Radiation Combo for High-Risk Prostate Cancer Offers Good Outcomes

In a study, the five-year biochemical failure-free survival rate was nearly 85%.
In a study, the five-year biochemical failure-free survival rate was nearly 85%.

Combined brachytherapy and external beam therapy (EBRT) is associated with a high rate of five-year biochemical failure-free survival in men with high-risk prostate cancer (PCa), according to a Japanese study.

The study included 206 patients with high-risk PCa treated with iodine-125 brachytherapy and EBRT. Of these, 101 (49%) also received neoadjuvant androgen deprivation therapy (ADT), but no patient received adjuvant ADT. The patients had a median follow-up of 60 months.

The cohort had a five-year biochemical failure-free survival (BFFS) rate of 84.8%, the investigators reported online ahead of print in Radiation Oncology. The five-year cancer-specific and overall survival rates were 98.7% and 97.6%. Eight patients (3.9%) died, two from PCa.
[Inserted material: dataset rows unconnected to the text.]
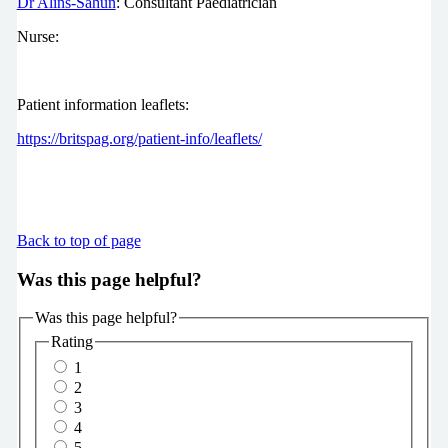
Dr Alins-Sahun
: Consultant Paediatrician
Nurse:
Patient information leaflets:
https://britspag.org/patient-info/leaflets/
Back to top of page
Was this page helpful?
Was this page helpful?
Rating
1
2
3
4
5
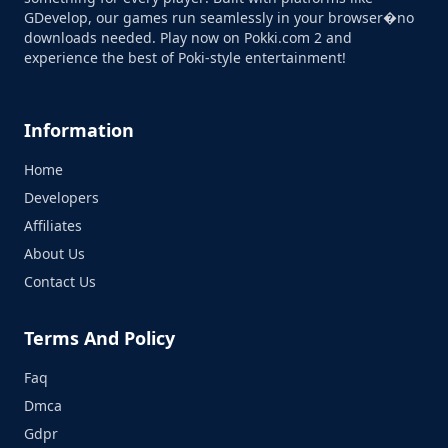
GDevelop, our games run seamlessly in your browser�no
downloads needed. Play now on Pokki.com 2 and
experience the best of Poki-style entertainment!
Information
Home
Developers
Affiliates
About Us
Contact Us
Terms And Policy
Faq
Dmca
Gdpr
The investigators, led by Toshio Ohashi, MD, of Keio University School of Medicine in Tokyo, defined high-risk PCa patients as those with a PSA level of 20 ng/mL or higher and/or a Gleason score of 8 or higher, and/or stage T3 or higher cancer.

On multivariate analysis, positive biopsy core rates and the number of high-risk factors independently predicted BFFS. The five-year BFFS rate was 89.3% for patients with less than 50% positive cores compared with 78.2% for those with 50% or more positive cores. The rate was 86.1% for patients with any single high-risk factor compared with 73.6% for those with two or three high-risk factors. Neoadjuvant ADT did not affect five-year BFFS.